• _WORK TO BE COMPLETED_:
Output all records verbatim.

Extracted page text data
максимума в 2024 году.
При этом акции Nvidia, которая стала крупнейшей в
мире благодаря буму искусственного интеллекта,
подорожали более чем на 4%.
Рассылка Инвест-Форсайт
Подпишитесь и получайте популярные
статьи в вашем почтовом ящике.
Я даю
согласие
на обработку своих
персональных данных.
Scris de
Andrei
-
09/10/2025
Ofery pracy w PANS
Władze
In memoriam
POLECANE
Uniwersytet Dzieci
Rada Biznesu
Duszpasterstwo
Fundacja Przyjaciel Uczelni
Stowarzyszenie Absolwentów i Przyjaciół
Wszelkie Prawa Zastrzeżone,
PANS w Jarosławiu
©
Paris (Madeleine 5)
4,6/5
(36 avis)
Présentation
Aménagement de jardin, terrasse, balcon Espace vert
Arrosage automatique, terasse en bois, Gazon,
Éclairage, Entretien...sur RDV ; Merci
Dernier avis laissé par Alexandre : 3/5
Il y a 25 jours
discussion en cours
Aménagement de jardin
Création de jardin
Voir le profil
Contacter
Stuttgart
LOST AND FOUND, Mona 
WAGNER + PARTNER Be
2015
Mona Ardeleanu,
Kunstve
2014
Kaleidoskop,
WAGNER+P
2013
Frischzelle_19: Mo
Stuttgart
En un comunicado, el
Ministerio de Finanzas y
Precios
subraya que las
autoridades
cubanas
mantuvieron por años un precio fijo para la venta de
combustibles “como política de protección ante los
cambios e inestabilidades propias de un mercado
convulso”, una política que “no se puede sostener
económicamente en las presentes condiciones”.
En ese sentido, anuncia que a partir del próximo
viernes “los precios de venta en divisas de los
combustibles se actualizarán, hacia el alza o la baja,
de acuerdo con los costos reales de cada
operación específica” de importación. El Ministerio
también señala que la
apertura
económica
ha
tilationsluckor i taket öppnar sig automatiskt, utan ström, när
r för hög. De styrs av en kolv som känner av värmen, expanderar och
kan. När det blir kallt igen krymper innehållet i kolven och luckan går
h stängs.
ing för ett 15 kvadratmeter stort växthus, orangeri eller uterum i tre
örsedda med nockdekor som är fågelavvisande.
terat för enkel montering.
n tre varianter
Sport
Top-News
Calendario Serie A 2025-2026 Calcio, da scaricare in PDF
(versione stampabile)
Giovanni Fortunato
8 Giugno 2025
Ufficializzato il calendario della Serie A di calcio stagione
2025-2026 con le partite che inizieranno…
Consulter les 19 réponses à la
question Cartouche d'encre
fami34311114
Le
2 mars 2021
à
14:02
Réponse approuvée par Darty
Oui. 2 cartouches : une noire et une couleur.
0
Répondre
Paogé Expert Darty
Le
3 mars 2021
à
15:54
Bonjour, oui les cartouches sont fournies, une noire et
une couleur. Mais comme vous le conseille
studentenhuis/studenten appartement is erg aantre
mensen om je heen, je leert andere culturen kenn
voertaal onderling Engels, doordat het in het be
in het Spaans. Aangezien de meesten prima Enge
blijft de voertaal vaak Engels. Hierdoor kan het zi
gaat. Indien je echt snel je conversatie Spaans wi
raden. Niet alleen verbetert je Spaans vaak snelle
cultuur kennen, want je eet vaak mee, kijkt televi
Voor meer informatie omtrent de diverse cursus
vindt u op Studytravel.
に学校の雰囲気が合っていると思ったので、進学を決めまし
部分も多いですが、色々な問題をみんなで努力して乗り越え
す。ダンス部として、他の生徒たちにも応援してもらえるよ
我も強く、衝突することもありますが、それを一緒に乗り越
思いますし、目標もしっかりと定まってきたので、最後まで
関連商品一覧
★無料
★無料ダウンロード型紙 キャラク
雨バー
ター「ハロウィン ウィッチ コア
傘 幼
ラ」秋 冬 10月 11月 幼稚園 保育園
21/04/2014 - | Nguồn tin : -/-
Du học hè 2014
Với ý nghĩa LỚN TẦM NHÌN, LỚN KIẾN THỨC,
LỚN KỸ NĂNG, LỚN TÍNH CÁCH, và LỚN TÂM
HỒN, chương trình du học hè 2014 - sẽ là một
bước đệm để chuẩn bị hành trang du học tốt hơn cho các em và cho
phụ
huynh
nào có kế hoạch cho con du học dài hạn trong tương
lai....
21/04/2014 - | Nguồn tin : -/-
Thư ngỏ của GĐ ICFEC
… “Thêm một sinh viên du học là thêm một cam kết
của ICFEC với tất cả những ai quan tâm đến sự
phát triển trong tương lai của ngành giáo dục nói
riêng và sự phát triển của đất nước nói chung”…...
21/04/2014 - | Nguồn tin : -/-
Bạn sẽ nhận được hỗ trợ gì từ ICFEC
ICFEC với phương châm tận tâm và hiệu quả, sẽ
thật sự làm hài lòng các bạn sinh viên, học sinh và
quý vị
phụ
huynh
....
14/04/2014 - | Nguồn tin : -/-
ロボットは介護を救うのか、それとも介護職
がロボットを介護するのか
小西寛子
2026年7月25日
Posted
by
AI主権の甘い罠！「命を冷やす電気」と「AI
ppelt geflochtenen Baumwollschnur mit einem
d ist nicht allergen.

• _ANSWER FOR THE TASK_:
максимума в 2024 году.
При этом акции Nvidia, которая стала крупнейшей в
мире благодаря буму искусственного интеллекта,
подорожали более чем на 4%.
Рассылка Инвест-Форсайт
Подпишитесь и получайте популярные
статьи в вашем почтовом ящике.
Я даю
согласие
на обработку своих
персональных данных.
Scris de
Andrei
-
09/10/2025
Ofery pracy w PANS
Władze
In memoriam
POLECANE
Uniwersytet Dzieci
Rada Biznesu
Duszpasterstwo
Fundacja Przyjaciel Uczelni
Stowarzyszenie Absolwentów i Przyjaciół
Wszelkie Prawa Zastrzeżone,
PANS w Jarosławiu
©
Paris (Madeleine 5)
4,6/5
(36 avis)
Présentation
Aménagement de jardin, terrasse, balcon Espace vert
Arrosage automatique, terasse en bois, Gazon,
Éclairage, Entretien...sur RDV ; Merci
Dernier avis laissé par Alexandre : 3/5
Il y a 25 jours
discussion en cours
Aménagement de jardin
Création de jardin
Voir le profil
Contacter
Stuttgart
LOST AND FOUND, Mona 
WAGNER + PARTNER Be
2015
Mona Ardeleanu,
Kunstve
2014
Kaleidoskop,
WAGNER+P
2013
Frischzelle_19: Mo
Stuttgart
En un comunicado, el
Ministerio de Finanzas y
Precios
subraya que las
autoridades
cubanas
mantuvieron por años un precio fijo para la venta de
combustibles “como política de protección ante los
cambios e inestabilidades propias de un mercado
convulso”, una política que “no se puede sostener
económicamente en las presentes condiciones”.
En ese sentido, anuncia que a partir del próximo
viernes “los precios de venta en divisas de los
combustibles se actualizarán, hacia el alza o la baja,
de acuerdo con los costos reales de cada
operación específica” de importación. El Ministerio
también señala que la
apertura
económica
ha
tilationsluckor i taket öppnar sig automatiskt, utan ström, när
r för hög. De styrs av en kolv som känner av värmen, expanderar och
kan. När det blir kallt igen krymper innehållet i kolven och luckan går
h stängs.
ing för ett 15 kvadratmeter stort växthus, orangeri eller uterum i tre
örsedda med nockdekor som är fågelavvisande.
terat för enkel montering.
n tre varianter
Sport
Top-News
Calendario Serie A 2025-2026 Calcio, da scaricare in PDF
(versione stampabile)
Giovanni Fortunato
8 Giugno 2025
Ufficializzato il calendario della Serie A di calcio stagione
2025-2026 con le partite che inizieranno…
Consulter les 19 réponses à la
question Cartouche d'encre
fami34311114
Le
2 mars 2021
à
14:02
Réponse approuvée par Darty
Oui. 2 cartouches : une noire et une couleur.
0
Répondre
Paogé Expert Darty
Le
3 mars 2021
à
15:54
Bonjour, oui les cartouches sont fournies, une noire et
une couleur. Mais comme vous le conseille
studentenhuis/studenten appartement is erg aantre
mensen om je heen, je leert andere culturen kenn
voertaal onderling Engels, doordat het in het be
in het Spaans. Aangezien de meesten prima Enge
blijft de voertaal vaak Engels. Hierdoor kan het zi
gaat. Indien je echt snel je conversatie Spaans wi
raden. Niet alleen verbetert je Spaans vaak snelle
cultuur kennen, want je eet vaak mee, kijkt televi
Voor meer informatie omtrent de diverse cursus
vindt u op Studytravel.
に学校の雰囲気が合っていると思ったので、進学を決めまし
部分も多いですが、色々な問題をみんなで努力して乗り越え
す。ダンス部として、他の生徒たちにも応援してもらえるよ
我も強く、衝突することもありますが、それを一緒に乗り越
思いますし、目標もしっかりと定まってきたので、最後まで
関連商品一覧
★無料
★無料ダウンロード型紙 キャラク
雨バー
ター「ハロウィン ウィッチ コア
傘 幼
ラ」秋 冬 10月 11月 幼稚園 保育園
21/04/2014 - | Nguồn tin : -/-
Du học hè 2014
Với ý nghĩa LỚN TẦM NHÌN, LỚN KIẾN THỨC,
LỚN KỸ NĂNG, LỚN TÍNH CÁCH, và LỚN TÂM
HỒN, chương trình du học hè 2014 - sẽ là một
bước đệm để chuẩn bị hành trang du học tốt hơn cho các em và cho
phụ
huynh
nào có kế hoạch cho con du học dài hạn trong tương
lai....
21/04/2014 - | Nguồn tin : -/-
Thư ngỏ của GĐ ICFEC
… “Thêm một sinh viên du học là thêm một cam kết
của ICFEC với tất cả những ai quan tâm đến sự
phát triển trong tương lai của ngành giáo dục nói
riêng và sự phát triển của đất nước nói chung”…...
21/04/2014 - | Nguồn tin : -/-
Bạn sẽ nhận được hỗ trợ gì từ ICFEC
ICFEC với phương châm tận tâm và hiệu quả, sẽ
thật sự làm hài lòng các bạn sinh viên, học sinh và
quý vị
phụ
huynh
....
14/04/2014 - | Nguồn tin : -/-
ロボットは介護を救うのか、それとも介護職
がロボットを介護するのか
小西寛子
2026年7月25日
Posted
by
AI主権の甘い罠！「命を冷やす電気」と「AI
ppelt geflochtenen Baumwollschnur mit einem
d ist nicht allergen.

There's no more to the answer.